Z ekonomicznego punktu widzenia pozostawienie słomy często bywa bardziej opłacalne w długim okresie. Gleby ubogie w próchnicę wymagają wyższych nakładów na nawożenie mineralne i nawadnianie. Dzięki przyoraniu słomy i zastosowaniu produktów takich jak FLORAHUMUS, możliwe jest ograniczenie tych kosztów w kolejnych sezonach.

Kompromis? Częściowy zbiór słomy

Coraz więcej gospodarstw wybiera kompromisowe rozwiązanie: zbierają część słomy, a resztę zostawiają na polu. To dobre podejście, szczególnie tam, gdzie dostęp do obornika czy innych źródeł materii organicznej jest ograniczony.

Warto wówczas sięgnąć po preparaty wspomagające rozkład resztek roślinnych, takie jak FLORAHUMUS, który sprawdzi się zarówno przy słomie, jak i przy innych resztkach pożniwnych.

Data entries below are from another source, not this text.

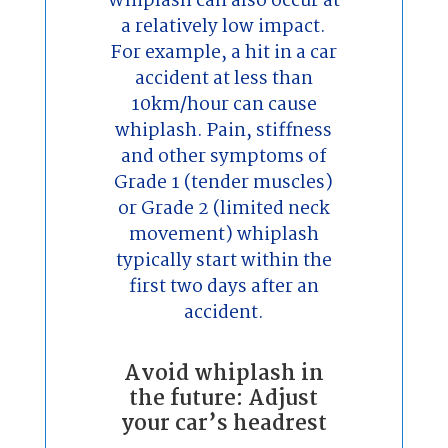
Whiplash can also occur at
a relatively low impact.
For example, a hit in a car
accident at less than
10km/hour can cause
whiplash. Pain, stiffness
and other symptoms of
Grade 1 (tender muscles)
or Grade 2 (limited neck
movement) whiplash
typically start within the
first two days after an
accident.
Avoid whiplash in
the future: Adjust
your car’s headrest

Dowiedz się więcej o zdrowiu gleby

Jeśli interesuje Cię:

  • jak poprawić jakość gleby naturalnymi metodami,
  • jak skutecznie rozkładać słomę,
  • jak zwiększyć żyzność gleby bez chemii
    odwiedź naszą bazę wiedzy o glebie i przeczytaj więcej praktycznych porad!

Podsumowanie

Czy zbierać słomę, czy zostawić ją na polu? Odpowiedź zależy od profilu gospodarstwa i długoterminowej strategii. Jeśli zależy Ci na poprawie struktury gleby, zatrzymaniu wody i ograniczeniu chemii, zostawienie słomy i wsparcie jej rozkładu naturalnym preparatem jak FLORAHUMUS będzie najlepszym wyborem.